Josephus, a Jewish historian who lived during the first century AD, noted in his accounts that Herod became ill following his final act of impiety toward the Jewish priests, during an eclipse of the moon, and died soon after. This eclipse appears to be the one that occurred on March 13 in the Julian calendar year of 4710. If so, this would place his death at 4 BC (although some historians think the actual date of his death is more likely 6 BC).
Since the Biblical account of Jesus' birth shows He was born before Herod's death, that means that our current calendar date is most likely behind four to six years (depending on which group of historians you accept as being more likely). This means that somewhere between 1994 and 1998 may be the actual calendar year of 2000 AD. In other words, the new millennium may be coming several years sooner than the calendar indicates--assuming everyone's calculations and guesstimates, including those of the ancient scholars, are all correct (perhaps an overly generous assumption).

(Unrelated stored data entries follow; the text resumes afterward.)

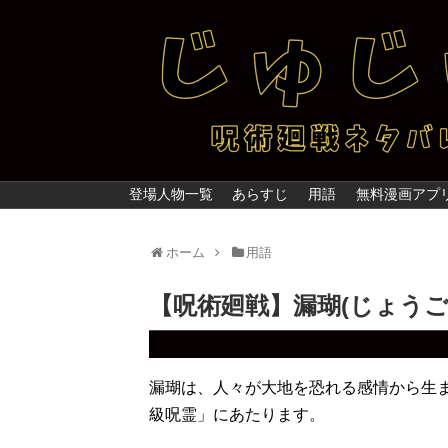
登場人物一覧
あらすじ
用語
無料漫画アプ
ホーム
用語
【呪術廻戦】漏瑚(じょうご
漏瑚は、人々が大地を恐れる感情から生
級呪霊」にあたります。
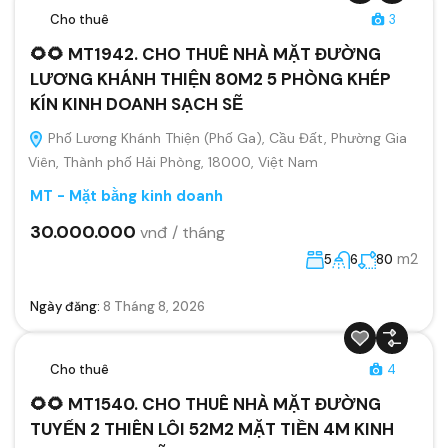
Cho thuê
3
🌻🌻 MT1942. CHO THUÊ NHÀ MẶT ĐƯỜNG
LƯƠNG KHÁNH THIỆN 80M2 5 PHÒNG KHÉP
KÍN KINH DOANH SẠCH SẼ
Phố Lương Khánh Thiện (Phố Ga), Cầu Đất, Phường Gia
Viên, Thành phố Hải Phòng, 18000, Việt Nam
MT - Mặt bằng kinh doanh
30.000.000
vnđ / tháng
m2
5
6
80
Ngày đăng:
8 Tháng 8, 2026
Cho thuê
4
🌻🌻 MT1540. CHO THUÊ NHÀ MẶT ĐƯỜNG
TUYẾN 2 THIÊN LÔI 52M2 MẶT TIỀN 4M KINH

Other wildcards to contend with include exactly when the new millennium begins. In theory, a millennium doesn't begin until 2001 (since the year 2000 is the end of the previous millennium). And adding to the confusion is the fact that ancient Hebrews figured a child's age from the date of conception, not from his day of birth.

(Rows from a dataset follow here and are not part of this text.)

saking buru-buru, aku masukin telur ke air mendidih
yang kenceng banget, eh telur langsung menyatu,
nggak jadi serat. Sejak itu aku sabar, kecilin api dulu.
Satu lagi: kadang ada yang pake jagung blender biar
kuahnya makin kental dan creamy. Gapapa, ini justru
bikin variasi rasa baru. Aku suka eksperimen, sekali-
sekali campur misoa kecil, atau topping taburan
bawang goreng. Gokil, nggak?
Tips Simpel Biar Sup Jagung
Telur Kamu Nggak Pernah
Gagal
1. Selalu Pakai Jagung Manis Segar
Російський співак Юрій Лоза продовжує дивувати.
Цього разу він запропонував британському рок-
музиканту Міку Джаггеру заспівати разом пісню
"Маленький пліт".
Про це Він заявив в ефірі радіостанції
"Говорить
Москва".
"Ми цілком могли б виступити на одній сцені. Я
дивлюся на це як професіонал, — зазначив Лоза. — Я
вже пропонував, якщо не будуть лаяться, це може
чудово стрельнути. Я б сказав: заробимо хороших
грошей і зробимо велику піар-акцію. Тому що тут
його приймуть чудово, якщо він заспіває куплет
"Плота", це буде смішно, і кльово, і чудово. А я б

Even if a person knew the right year and were positive of the day, figuring the hour gets pretty tricky, too. Jewish tradition starts a day at sunset of the previous day. But in today's world, "sunset" is an ongoing thing. Would the Day of the Lord start in Israel and gradually work its way around the world? Could we get an advance warning it was on its way by tuning to CNN?
Quite literally, only God knows.
This bit of speculation and history out of the way, what's so frightening about the Day of the Lord? Isn't it supposed to be a time of peace?

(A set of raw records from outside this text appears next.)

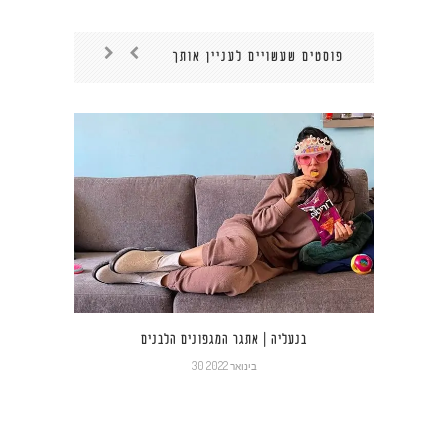
פוסטים שעשויים לעניין אותך
בנעליה | אתגר המגפונים הלבנים
30 בינואר 2022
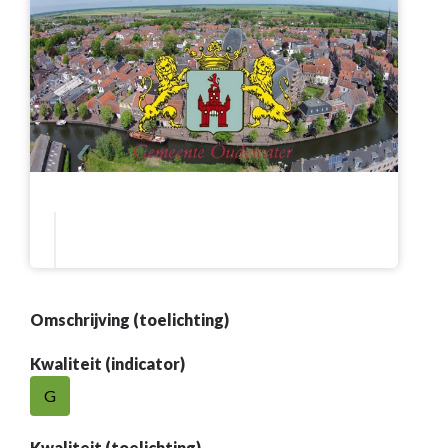
Omschrijving (toelichting)
Kwaliteit (indicator)
G
Kwaliteit (toelichting)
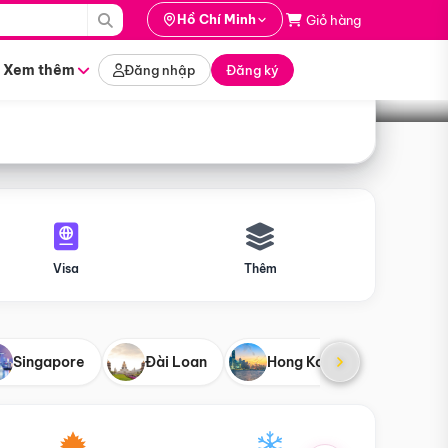
i hành
Hồ Chí Minh
Giỏ hàng
Tìm tour
tháng nào
Xem thêm
Đăng nhập
Đăng ký
Visa
Thêm
Singapore
Đài Loan
Hong Kong
Mỹ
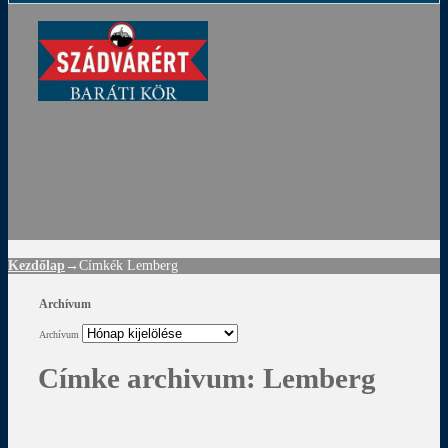
ádvár
d
!
Kezdőlap
→Címkék
Lemberg
Archívum
Archívum
Címke archivum:
Lemberg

In fact, most of this seventh Biblical millennial "day" is painted as a time of peace and prosperity, according to much of both the Old and New Testaments, including the book of Revelation; Jewish as well as Christian scholars are pretty much in agreement on this. The catch is that the seven-year period introducing the Day of the Lord is described as a "troubled birth".
As such, the time according to biblical prophecies is slated to be a judgment period for the nations of the earth and will be marked by natural, manmade, and supernatural disasters unlike any seen before.
In Mark 13:19-20, Jesus told His disciples, "For the misery of those days will be such as never was since the beginning of God's creation until now, neither ever will be. And unless the Lord had shortened those days, not a human being would survive; but because of the elect whom He has chosen, He has shortened the days." It is only because of God's shortening of the period that any living person can survive this time.
We're living in a time of grace when God doesn't punish nations for their sins. But that will change during the Tribulation, which will be the counterpart to Noah's flood, only this time around the job is to be done with fire, wind, and earthquakes--with plagues, pestilence, and war thrown in for good measure. (Chapters 6-20 in the book of Revelation give the full details of these terrors; the biblical picture of the Tribulation is not pretty.)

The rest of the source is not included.